Beyond work, he developed twin passions, which aren't unrelated.
Once the veil of the past was drawn back, he was to the fore in seeking out justice for those who had suffered institutional abuse, in all its different forms. He sought the establishment of the Redress Board, although he didn't seek recourse there himself. He assisted many among the damaged in their efforts to be recompensed. "I am not a victim, " he says. "And my personality stood to me when I was growing up. Others weren't as fortunate."
He was also involved in the attempts to have a full inquiry into the use of children in homes for testing drugs. The campaign ultimately failed, earlier this week, and Boyhan doesn't hesitate in criticising his party colleague, Mary Harney, for her refusal to set up a full inquiry.
His other foray into the past involved an attempt to reclaim it.
He pushed to have access to his file, acting as a test case for others to follow. Around 10 years ago, he was finally given it. On the day of acquisition, he carried the file out to his car and began reading, before an epiphany tugged at his emotions.
"I remember opening the file and thinking this is like being dragged through a bush backwards. I had been in limbo. I remember saying 'this is me'.
Then there were tears. I was a survivor, I had come through it."
Politics has also tested his resolve. He rallied to Des O'Malley in the mid-'80s after O'Malley's 'Stand by the Republic' speech. He was there at the outset when the Progressive Democrats came into being.
Since then, he has held every elected office at constituency level, but his foray into national politics hasn't been as successful.
In 2002, after urgings from members, he put his name forward for the Dun Laoghaire constituency. He was up against party royalty, O'Malley's daughter Fiona.

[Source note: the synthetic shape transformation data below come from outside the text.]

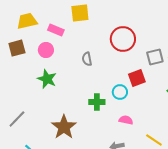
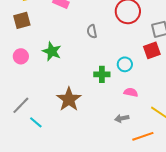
pink circle: (46, 50) -> (21, 56), moved
red square: (137, 78) -> (152, 50), moved
gray line: (17, 119) -> (21, 105), moved

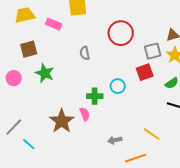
brown square: (22, 20) -> (29, 49), moved
pink semicircle: (131, 92) -> (85, 114), moved, turned 56

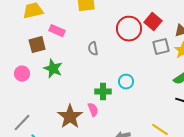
pink rectangle: (54, 24) -> (57, 31), moved
red square: (145, 72) -> (153, 22), moved, turned -30

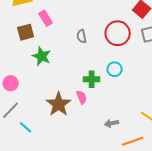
red circle: (129, 29) -> (118, 33), moved
pink rectangle: (57, 31) -> (46, 18), turned 35
pink circle: (22, 74) -> (11, 83), moved

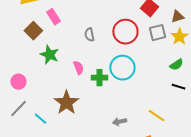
brown square: (26, 32) -> (33, 31), turned -30
cyan circle: (115, 69) -> (122, 68), size x1.6
pink semicircle: (82, 97) -> (78, 68), moved
cyan line: (26, 127) -> (40, 119), moved

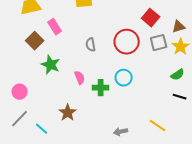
cyan circle: (122, 68) -> (124, 78), size x0.7
brown star: (66, 103) -> (68, 113), size x0.7

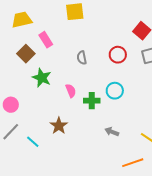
red circle: (127, 42) -> (118, 55), size x0.7
gray arrow: (121, 132) -> (112, 132), moved, turned 32

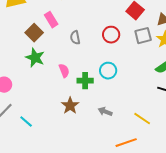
pink rectangle: (46, 40) -> (51, 20), moved
brown square: (26, 54) -> (34, 33), moved
brown star: (59, 126) -> (70, 106), moved

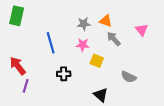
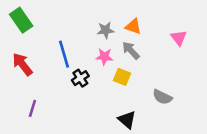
green rectangle: (17, 16) -> (21, 20), turned -48
gray arrow: (114, 39) -> (131, 50), moved
red arrow: (18, 66) -> (22, 64), moved
black cross: (64, 74) -> (80, 78), moved, turned -32

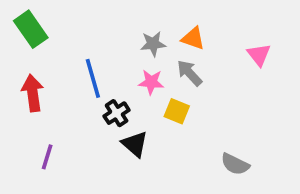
red arrow: (22, 64) -> (33, 93), turned 30
gray semicircle: (162, 97) -> (235, 164), moved
black triangle: (127, 120) -> (135, 144), moved

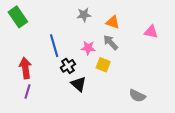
gray star: (153, 44) -> (84, 15), moved
pink triangle: (259, 55) -> (151, 32), turned -40
red arrow: (33, 93) -> (25, 68), moved

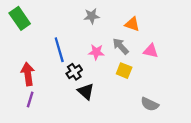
orange triangle: (113, 22) -> (132, 24), moved
pink triangle: (151, 32) -> (151, 51), moved
yellow square: (103, 65) -> (124, 71), moved

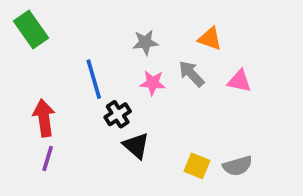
gray star: (92, 16) -> (145, 42), moved
yellow square: (124, 71) -> (197, 166), moved
gray semicircle: (150, 104) -> (237, 166), turned -42

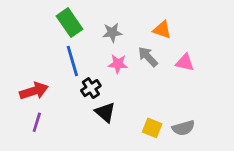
green rectangle: (31, 29) -> (70, 23), moved
red arrow: (44, 118) -> (34, 91), turned 80

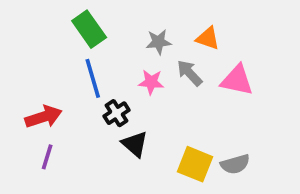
gray star: (112, 33) -> (158, 42), moved
pink triangle: (185, 62) -> (237, 80), size x1.4
yellow square: (152, 128) -> (195, 164), size x1.4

She wasn't exactly a parachute candidate, but neither had she roots of any depth in the area.
Boyhan was asked would he consider stepping aside. Expediency demanded that the leadership back O'Malley. The prognosis for the party prior to the election was not good, and if they were seen to be rejecting a scion of the founder, it would be further grist to the mill of the doomsayers.
But Boyhan had come too far to step back into line. He insisted on standing, and gave the speech of his life to delegates, some of whom were strange faces to him despite his 17 years to the fore in the constituency.
He was beaten by a single vote.
In 2004, he was among the government parties' councillors who were culled at the local elections, losing out by 20 votes.
His background, his passions, they hardly mark him out as a typical PD. "I constantly ask myself about that, " he says. "But I am proenterprise, I believe in hard work and the separation of church and state, and greater empowerment for the individual. My upbringing politicised me and in politics I've been able to pursue the issues that matter to me."
Away from the grind, Boyhan runs his own successful landscaping business. He doesn't have a family himself, and he muses that that might be attributed to the baggage of his upbringing.
As far as politics is concerned, he ain't done yet. "I would still like to be in national politics, " he says.
"I am ambitious for my community. But I don't want to be a career politician. I wouldn't stand anywhere else. Dun Laoghaire is my home. I could have been sent somewhere else but I wasn't. And that's really the story."